Interessant auch, dass die Kinder durchaus schnallen, dass es bei ihren Eltern anders ist. 39 Prozent der Kinder gehen davon aus, dass die Eltern ihnen beim Sport vor allem deswegen zusehen würden. Es wurden auch 1000 Eltern befragt – hier sagen das aber nur 22 Prozent, vermutlich, weil sie tief im Innern wissen, dass man seinen Kindern auch einfach mal so beim Sport zusehen sollte. Aber rasante 97 Prozent der Eltern und 86 Prozent der Kinder sind der Meinung, dass es den Eltern eher um den Sieg im Sport geht als den Kindern. Das zeigt sich auch daran, dass für 71 Prozent der Eltern Stolz beim Siegen eintritt, bei den Kindern es aber nur 62 Prozent.

Diese blöden Gören von heute wollen beim Sport einfach nur Spaß haben. Das bringt eine Nation natürlich nicht weiter – weshalb das Gejammer auch so groß ist und etwa der Telegraph schon unkt, dass Großbritannien einen Wettbewerbsvorteil verliert – eben den sportlichen Ehrgeiz seiner Bevölkerung. Allerdings kann ich das nicht so richtig schlimm finden. Zwar nervt es mich auch, wenn meine eigenen Kinder angesichts meiner Vorträge, sie mögen doch bitte mal ein bisschen mehr Ehrgeiz entwickeln, um im täglichen Überlebenskampf auch irgendwann selbst mal eine Chance zu haben, mit “Ey, chill mal, Mama!” reagieren.
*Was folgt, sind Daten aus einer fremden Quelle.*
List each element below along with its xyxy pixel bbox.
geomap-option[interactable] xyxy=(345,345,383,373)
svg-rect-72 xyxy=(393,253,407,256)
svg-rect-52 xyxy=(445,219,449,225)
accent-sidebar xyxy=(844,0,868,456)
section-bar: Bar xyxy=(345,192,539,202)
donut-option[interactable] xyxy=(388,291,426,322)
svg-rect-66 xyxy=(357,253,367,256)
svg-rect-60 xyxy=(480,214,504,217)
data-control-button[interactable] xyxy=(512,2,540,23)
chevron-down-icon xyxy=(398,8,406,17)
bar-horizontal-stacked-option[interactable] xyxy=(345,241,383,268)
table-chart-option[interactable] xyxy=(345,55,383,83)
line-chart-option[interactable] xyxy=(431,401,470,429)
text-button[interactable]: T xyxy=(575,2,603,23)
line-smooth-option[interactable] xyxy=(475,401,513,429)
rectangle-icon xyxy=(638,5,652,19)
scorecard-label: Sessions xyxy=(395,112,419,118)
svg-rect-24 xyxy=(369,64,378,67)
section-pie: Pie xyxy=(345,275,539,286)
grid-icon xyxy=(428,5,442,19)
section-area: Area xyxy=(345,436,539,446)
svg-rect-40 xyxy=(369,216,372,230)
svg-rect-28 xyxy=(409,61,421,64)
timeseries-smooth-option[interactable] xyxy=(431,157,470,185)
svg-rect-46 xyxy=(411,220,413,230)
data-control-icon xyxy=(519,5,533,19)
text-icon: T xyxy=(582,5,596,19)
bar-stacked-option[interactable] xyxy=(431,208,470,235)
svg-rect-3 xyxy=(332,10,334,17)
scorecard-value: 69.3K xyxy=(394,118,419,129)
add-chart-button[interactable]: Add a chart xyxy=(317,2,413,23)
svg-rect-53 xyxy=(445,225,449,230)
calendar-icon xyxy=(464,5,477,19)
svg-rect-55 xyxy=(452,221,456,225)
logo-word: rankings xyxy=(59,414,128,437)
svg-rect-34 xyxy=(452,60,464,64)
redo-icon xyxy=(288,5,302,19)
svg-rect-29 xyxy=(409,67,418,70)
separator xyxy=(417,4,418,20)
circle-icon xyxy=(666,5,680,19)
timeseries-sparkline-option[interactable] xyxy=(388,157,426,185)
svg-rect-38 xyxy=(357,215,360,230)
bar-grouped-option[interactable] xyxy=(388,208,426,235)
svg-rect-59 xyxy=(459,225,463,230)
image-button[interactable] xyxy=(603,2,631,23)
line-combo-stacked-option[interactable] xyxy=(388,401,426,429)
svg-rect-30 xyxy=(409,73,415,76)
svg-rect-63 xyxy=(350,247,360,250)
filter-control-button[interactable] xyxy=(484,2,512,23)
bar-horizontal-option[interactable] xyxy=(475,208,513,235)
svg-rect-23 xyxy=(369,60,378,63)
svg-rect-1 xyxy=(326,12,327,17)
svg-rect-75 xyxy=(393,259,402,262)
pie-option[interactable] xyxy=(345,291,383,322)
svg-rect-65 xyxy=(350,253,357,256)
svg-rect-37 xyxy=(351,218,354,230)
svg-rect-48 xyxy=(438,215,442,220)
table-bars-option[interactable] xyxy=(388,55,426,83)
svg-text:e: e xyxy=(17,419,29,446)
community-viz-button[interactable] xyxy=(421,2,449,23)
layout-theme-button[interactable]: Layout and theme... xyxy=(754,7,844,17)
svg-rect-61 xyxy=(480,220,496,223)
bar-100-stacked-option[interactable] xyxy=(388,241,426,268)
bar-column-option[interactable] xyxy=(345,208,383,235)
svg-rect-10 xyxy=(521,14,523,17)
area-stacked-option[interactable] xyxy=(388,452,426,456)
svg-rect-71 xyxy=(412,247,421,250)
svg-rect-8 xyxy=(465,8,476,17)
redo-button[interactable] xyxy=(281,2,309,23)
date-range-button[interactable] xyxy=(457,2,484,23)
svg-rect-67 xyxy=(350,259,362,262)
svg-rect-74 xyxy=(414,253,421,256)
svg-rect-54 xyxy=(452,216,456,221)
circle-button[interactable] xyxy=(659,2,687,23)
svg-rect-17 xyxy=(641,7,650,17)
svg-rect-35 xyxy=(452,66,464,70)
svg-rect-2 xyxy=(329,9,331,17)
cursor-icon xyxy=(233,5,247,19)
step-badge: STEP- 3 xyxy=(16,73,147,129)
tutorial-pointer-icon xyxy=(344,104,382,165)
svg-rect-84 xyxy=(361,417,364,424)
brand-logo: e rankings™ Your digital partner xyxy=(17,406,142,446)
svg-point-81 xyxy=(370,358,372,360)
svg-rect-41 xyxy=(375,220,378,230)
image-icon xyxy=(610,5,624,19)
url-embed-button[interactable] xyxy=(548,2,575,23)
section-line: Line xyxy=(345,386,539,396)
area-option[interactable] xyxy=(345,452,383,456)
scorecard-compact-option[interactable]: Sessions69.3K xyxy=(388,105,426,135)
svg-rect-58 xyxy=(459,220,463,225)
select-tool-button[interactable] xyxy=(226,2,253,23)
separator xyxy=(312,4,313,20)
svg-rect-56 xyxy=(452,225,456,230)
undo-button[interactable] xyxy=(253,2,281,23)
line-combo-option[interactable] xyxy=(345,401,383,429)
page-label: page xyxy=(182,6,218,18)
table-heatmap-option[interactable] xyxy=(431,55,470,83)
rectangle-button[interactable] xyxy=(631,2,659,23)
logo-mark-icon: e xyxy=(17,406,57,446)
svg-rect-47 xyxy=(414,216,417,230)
Andererseits fände ich es total sympathisch, wenn eine Generation mal kollektiv sagen würde: “Ihr könnt uns mal mit eurem Wettbewerb! Wir chillen lieber, hängen mit Freunden ab und haben Spaß!” Denn denn aller-allergrößten Teil von dem Schnulli, der im sportlichen Wettbewerb der Kapitalisten untereinander produziert wird, braucht ohnehin kein Mensch. Aber noch gibt es zu viele Tigermamas auf der Welt. Vielleicht kann man die ja zuerst an die Front schicken. Egal an welche.